In a surprising revelation, Zerodha’s co-founder and CEO, Nithin Kamath, admitted on Thursday that his personal X (formerly Twitter) account was briefly compromised after he clicked on a phishing email. The incident, which he described as a “momentary lapse in attention,” has reignited discussions on the growing sophistication of cyberattacks and the critical need for more human-centred cybersecurity frameworks.
Credits: Mint
A Costly Morning Click
Kamath shared on X that he fell for what appeared to be a legitimate “Change Your Password” email early in the morning. The email, he said, managed to bypass all spam and phishing filters, reaching his primary inbox undetected. Trusting the source, Kamath clicked the link—unwittingly granting attackers access to one active session of his account.
Despite having two-factor authentication (2FA) enabled, the hackers used that session to post scam cryptocurrency links. Fortunately, they did not gain full control of the account. Kamath quickly regained access and contained the breach.
“It was a momentary lapse in attention,” he confessed. “The e-mail got through all spam and phishing filters.”
“Fully AI-Automated, Not Personal”
What made this attack stand out, Kamath said, was its AI-driven precision. The phishing email was not a mass spam attempt—it was intelligently designed, context-aware, and convincing enough to fool even a cybersecurity-conscious individual like him.
Kamath suggested that the phishing attack was likely “fully AI-automated and not personal,” underscoring how artificial intelligence is transforming the cyber threat landscape. Automated phishing tools can now mimic legitimate communication styles, brands, and security prompts with startling accuracy.
The Zerodha CEO’s candid admission serves as a warning: even industry leaders and digital natives are not immune to AI-enhanced scams that exploit human psychology rather than technical vulnerabilities.
When 2FA Isn’t Enough
Kamath’s post also sheds light on a growing misconception around two-factor authentication. While 2FA significantly reduces risk, it cannot protect users from session hijacking—a technique where attackers gain access to an already authenticated session.
“2FA is absolutely essential,” Kamath noted, “but clearly, it is not a technical solution to human psychology.”
The attack demonstrated that even layered security systems can be compromised if a user unknowingly initiates a malicious action. In Kamath’s case, all it took was a single misplaced click—proof that human behaviour remains the weakest link in cybersecurity.
A Call for Human-Centred Security
Kamath used the incident as an opportunity to advocate for holistic cybersecurity frameworks—ones that go beyond firewalls, filters, and encryption to also address human fallibility.
“As important as technical cybersecurity are human processes, policies, and procedures that account for worst-case scenarios and the psychology of the weakest link—which is us,” he wrote.
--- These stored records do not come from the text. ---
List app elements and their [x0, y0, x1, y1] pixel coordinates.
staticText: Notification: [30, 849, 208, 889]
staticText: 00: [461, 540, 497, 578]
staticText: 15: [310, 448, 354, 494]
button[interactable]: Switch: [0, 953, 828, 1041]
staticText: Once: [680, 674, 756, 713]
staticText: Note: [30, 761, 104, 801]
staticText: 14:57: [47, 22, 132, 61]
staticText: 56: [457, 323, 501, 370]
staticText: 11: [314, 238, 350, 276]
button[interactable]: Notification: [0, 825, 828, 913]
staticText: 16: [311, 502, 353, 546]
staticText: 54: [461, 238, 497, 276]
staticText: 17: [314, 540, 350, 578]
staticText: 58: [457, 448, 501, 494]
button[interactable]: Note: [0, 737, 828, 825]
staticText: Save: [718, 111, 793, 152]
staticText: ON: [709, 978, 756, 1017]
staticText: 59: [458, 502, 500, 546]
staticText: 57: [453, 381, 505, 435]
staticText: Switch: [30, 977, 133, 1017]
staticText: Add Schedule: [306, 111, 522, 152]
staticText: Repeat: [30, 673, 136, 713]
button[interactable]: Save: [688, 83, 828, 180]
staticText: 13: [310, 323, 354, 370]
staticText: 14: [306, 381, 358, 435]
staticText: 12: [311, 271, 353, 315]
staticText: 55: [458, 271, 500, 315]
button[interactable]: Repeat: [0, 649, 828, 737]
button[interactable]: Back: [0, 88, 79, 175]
He emphasized that cybersecurity training shouldn’t just be about compliance checklists but should actively simulate real-world scenarios where emotional and cognitive biases can lead to risky behaviour.
“Despite awareness, policies, systems, and conversations at Zerodha on these risks on a regular basis,” Kamath admitted, “all it took was one slight slip of the mind.”
Credits: Times Now
Lessons from the Breach
The incident serves as a sobering reminder that no amount of technical defence can fully eliminate human error. Even the most vigilant professionals can fall prey to AI-powered phishing when attention lapses.
Kamath’s openness about his mistake has been widely praised online for breaking the stigma around cybersecurity incidents. By sharing his experience publicly, he’s encouraged other leaders and organizations to rethink their approach—not as one purely reliant on technology, but one rooted in understanding and protecting human behaviour.
In an age where cybercriminals use AI to exploit the smallest human error, Kamath’s experience is more than a personal cautionary tale—it’s a wake-up call for the entire digital ecosystem.